Perdonen la digresión. Era sólo un desahogo. Vuelvo tras ella a mi cuento de actualidad, digo, de Navidad. Esta columna aparecerá el 24 de diciembre. ¿Les suena la fecha? La escribo en la víspera, hacia las seis de la tarde, cuando ya las sombras del crepúsculo de un día de temperatura moscovita, se cuelan por mi balcón. Acabo de dejar en mi cuenta de Twitter, poblada ya por casi tantos seguidores como forofos de los merengues caben en el Bernabéu, un picotazo en el que propongo que se traslade al 23 de diciembre la conmemoración del degüello de los Santos Inocentes. El Senado ‒explico‒ acaba de aprobar la Ley Celáa, émula del decreto que promulgó Herodes. Entre las respuestas de los tuiteros hay una que reproduce, junto una aspaventosa fotografía de la ministra en cuestión, el cuadro en el que Goya escenificó al dios Saturno devorando a su hijo. No sé cómo incluir aquí esas dos imágenes contiguas, pero les aseguro que la semejanza entre los dos rostros ‒el de la deidad antropofágica y parricida, y el de la titular del ministerio de Deseducación, Linguicidio y Asnalfabetismo‒ pone los pelos de punta. En fin… Otra pescadilla, digo, pesadilla rabiosa de ésas que se muerden la cola. Un plato, por cierto, que era frecuente en mi niñez, cuando la Navidad aún era una fiesta en la que se rendía alegre y canoro culto precisamente a un Niño recién nacido que se libró por los pelos de ser devorado, digo, degollado, por los manejos de Herodes. Quizá los responsables de Posmodernia sepan ilustrar mi cuento de terror, digo, de Navidad, con la secuencia fotográfica dejada por el tuitero en mi cuenta de la Araña, digo, de Twitter. Sírvales para ello de indicación su referencia. Se acoge al heterónimo de Diablo Cojuelo. Las víctimas de la Ley Celáa nunca sabrán quién era éste, ni Vélez de Guevara, que lo noveló, ni Saturno y, ni siquiera, probablemente, el Divino Sordo que lo pintó.

Hora es ya de ir rematando mi cuento de Navidad. Antes de iniciarlo, masoquista que soy, puse un telemortuario, digo, telefalsario, digo, telediario, en el que la práctica totalidad de las noticias se referían al virus, a su nueva cepa, a las colas de serpiente del Lago Ness formadas por los camioneros que pasarán su Nochemala atrapados en las cabinas de sus prisiones, digo, camiones, a las medidas adoptadas por las autoridades carentes de autoridad moral, aunque no política, para evitar que las navidades acaben siendo funerales y, en definitiva, a informar sobre lo que va a suceder en Cosvidonia, digo, en España. 
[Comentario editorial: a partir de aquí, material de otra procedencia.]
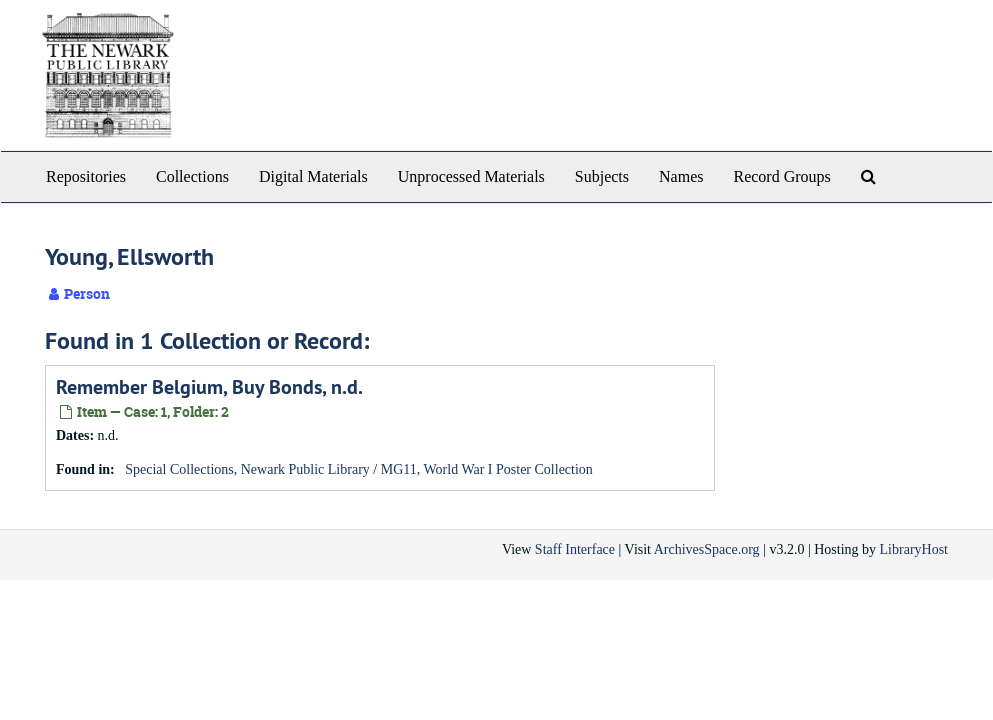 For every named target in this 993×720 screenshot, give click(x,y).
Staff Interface (575, 549)
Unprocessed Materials (471, 176)
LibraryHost (914, 549)
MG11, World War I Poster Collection (487, 469)
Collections (192, 176)
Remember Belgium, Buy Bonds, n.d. (209, 387)
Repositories (86, 176)
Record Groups (781, 176)
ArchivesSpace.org (707, 549)
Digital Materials (313, 176)
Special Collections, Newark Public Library (247, 469)
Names (681, 176)
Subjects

Mediocre cuento de Navidad es el que no incluya un villancico. Sea. Aquí lo tienen… «La Nochebuena no viene, / la Nochebuena se irá, / y si el Niño no lo remedia, / el virus se quedará».      Perdonen que en vísperas de Navidad haya escrito una columna tan fúnebre y un cuento tan poco navideño. No era mi intención amargar la fiesta a nadie. Tampoco a mí ni a los míos. La culpa es del virus, del telediario y de la ministra Celáa, a la que desde aquí, sin sorna ni retintín, deseo una feliz navidad. También a los senadores que han votado a favor del infanticidio. Yo cenaré esta noche a solas con el menor de mis hijos, con la menor de mis nietas y con sus respectivas madres, seremos cinco, airearé la casa, mantendré las distancias, prescindiré de los besos y de los abrazos, y encenderé todas las luces del Belén, del Árbol, del cariño, del respeto a las tradiciones, de la melancólica añoranza de un mundo que quizá esté ya tan perdido como el del Portal y de la fértil esperanza de que mi cuento de navidad sea sólo pasajero fruto de una sucesión de pesadillas que se desvanecerán en cuanto despertemos y recuperemos la cordura. Falta nos hace. Feliz Navidad, amigos.